Topics: Steele Hall 

08:05AM ACST

11 June 2024


David Penberthy:  Well, as we said at the start of the program, it was a sad day, and somewhat strange day for the South Australian Liberal Party, where in the space of just a few hours two of the party’s greats, former Premier and Senator and also federal MP Steele Hall losing his life at the age of 95 and at pretty much roundabout the exact same time, former Liberal MLC (sic)  Jennifer Cashmore, the woman who more than anyone was wise to the impending financial dramas and ultimate collapse of the State Bank also passing way. We began the program by expressing our condolences to the Hall family, the Chashmore-Adamson family as well. But we wanted to stop here to remember their lives and particularly to start talking off – from the top – about the former Premier Steele Hall, who was a mentor and a confidant of our next guest, Senator Simon Birmingham who is now a long standing Liberal Senator for South Australia and is also the Federal Opposition Leader in the Senate. Birmo, good morning, condolences and I say that because I know that Stele and Joan were, Joan continues to be a good friend of yours. But Steele Hall, he’s one of those people, it’s a bit like, I think John Howard and Tim Fisher with the gun laws where it was all downside for them but they knew that they had to do the right thing, Steele Hall did that with the so called Playmander didn’t he?

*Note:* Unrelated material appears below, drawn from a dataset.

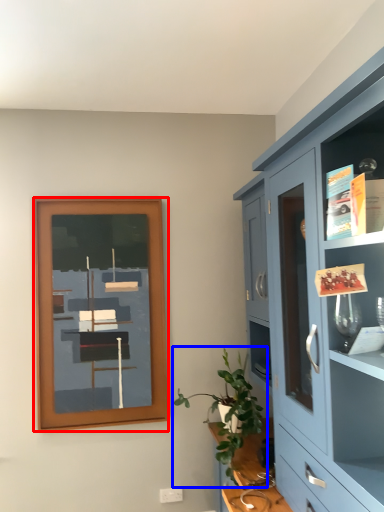 Question: Which point is closer to the camera, picture frame (highlighted by a red box) or houseplant (highlighted by a blue box)?

Choices:
 (A) picture frame
 (B) houseplant

Answer: (B)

Simon Birmingham:  He did, Penbo, and good morning guys. Steele Hall had a truly remarkable career. Remarkable for its length and diversity of service, but also as you rightly identify for what he achieved including achievements that were quite self-sacrificing. The Playford Government ruled over South Australia for the longest stint of any in our history, and it did so achieving much. But it also did so with an electoral system that favoured the then Liberal and Country League as it was then known. Steele came to government and accepted the reality that we needed to have a one vote, one value system of government; that there needed to be electoral reform and he put in place those reforms which ultimately cost him government. He came really, really close to hanging on in that 1970 election and certainly if he’d had the previous electoral boundaries he would have hung on and been premier for a longer period of time. But he did what was principled, he did what was right and he paid a bit of a price for it.

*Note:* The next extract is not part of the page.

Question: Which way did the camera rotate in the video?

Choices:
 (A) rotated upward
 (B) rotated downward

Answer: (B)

David Penberthy:  When you look at the Adelaide that we all are lucky enough to inhabit today, Senator Birmingham, one thing that springs to mind sort of straight off the bat is the Adelaide Festival Centre. He played a pivotal role in the creation of the Festival Centre, even though a lot of people probably associate it with the Dunstan era, but they should remember it was Steele Hall who got it up and running in the first place.


Simon Birmingham: That’s right. It’s one of those things about politics and changes in government. Of course Steele was only Premier for a short two years but he did much in those two years and one of those things was to decide upon the fact that Adelaide shouldn’t just have another Arts Centre –  and the proposal at the time was to use the Carclew building up in North Adelaide. He wanted something that would be iconic, a landmark and really connected to the CBD and also open the CBD up to the River Torrens. And in putting the Festival Centre where it is, which was his decision, it has of course given us a whole different landscape, if you think about that vibrant area today between Adelaide Oval and the Festival Centre and how Elder Park comes alive for festivals and events, it really comes down to Steele Hall’s vision for selecting that site and getting that ball moving, which was then finalised and built under the Dunstan government. But it was Steele who made it happen and had the foresight and the vision to see that there was a real way to enliven South Australia.


David Penberthy:  We note that the, the current Premier, Peter Malinauskas, has offered the family a state funeral. I don’t know if there’s been an announcement from the family yet as to whether they’ll accept that or not, but it would be definitely fitting. Steele Hall and Jennifer Cashmore both gone on the same day and we thank you Birmo for joining us with some of those reflections on the legacy of the former Premier.


Simon Birmingham: Thank you guys, my pleasure.